§ Problem to solve
Copy out the lines of the records below, and only those lines, from the one with "Ratio spumandi 1.3" through the one with "protectivae?", exactly as they appear.

Segment Start: Entries shown

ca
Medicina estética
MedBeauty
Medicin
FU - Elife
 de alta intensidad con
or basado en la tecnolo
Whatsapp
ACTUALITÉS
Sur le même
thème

Segment End: Entries shown
Segment Start: Entries shown

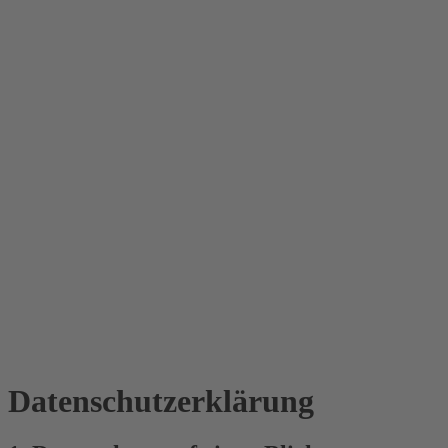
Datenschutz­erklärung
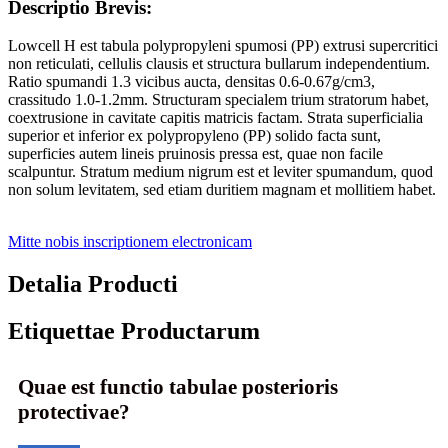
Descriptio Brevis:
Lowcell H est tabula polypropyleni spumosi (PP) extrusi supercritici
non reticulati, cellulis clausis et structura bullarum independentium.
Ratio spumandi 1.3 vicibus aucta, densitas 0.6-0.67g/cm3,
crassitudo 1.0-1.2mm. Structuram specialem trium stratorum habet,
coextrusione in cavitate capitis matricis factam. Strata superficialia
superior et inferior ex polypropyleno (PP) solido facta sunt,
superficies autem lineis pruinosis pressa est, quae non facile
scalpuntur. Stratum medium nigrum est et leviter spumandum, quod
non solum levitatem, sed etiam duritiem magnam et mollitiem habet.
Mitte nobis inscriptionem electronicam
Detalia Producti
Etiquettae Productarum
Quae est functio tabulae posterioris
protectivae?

Segment End: Entries shown

§ Response to the exercise
Ratio spumandi 1.3 vicibus aucta, densitas 0.6-0.67g/cm3,
crassitudo 1.0-1.2mm. Structuram specialem trium stratorum habet,
coextrusione in cavitate capitis matricis factam. Strata superficialia
superior et inferior ex polypropyleno (PP) solido facta sunt,
superficies autem lineis pruinosis pressa est, quae non facile
scalpuntur. Stratum medium nigrum est et leviter spumandum, quod
non solum levitatem, sed etiam duritiem magnam et mollitiem habet.
Mitte nobis inscriptionem electronicam
Detalia Producti
Etiquettae Productarum
Quae est functio tabulae posterioris
protectivae?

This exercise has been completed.